■ Dataset extract:
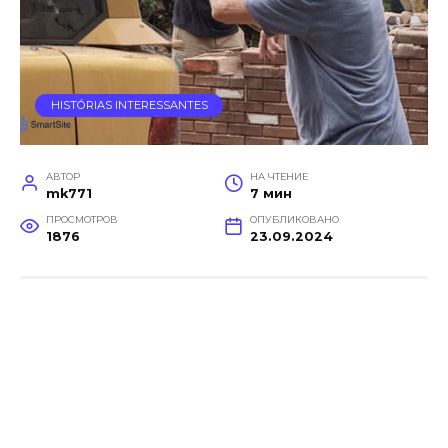
HISTÓRIAS INTERESSANTES
АВТОР
НА ЧТЕНИЕ
mk771
7 мин
ПРОСМОТРОВ
ОПУБЛИКОВАНО
1876
23.09.2024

■ Try it: Pictures stay out; repeat all the rest of the records exactly.

■ Task solution:
HISTÓRIAS INTERESSANTES
АВТОР
НА ЧТЕНИЕ
mk771
7 мин
ПРОСМОТРОВ
ОПУБЛИКОВАНО
1876
23.09.2024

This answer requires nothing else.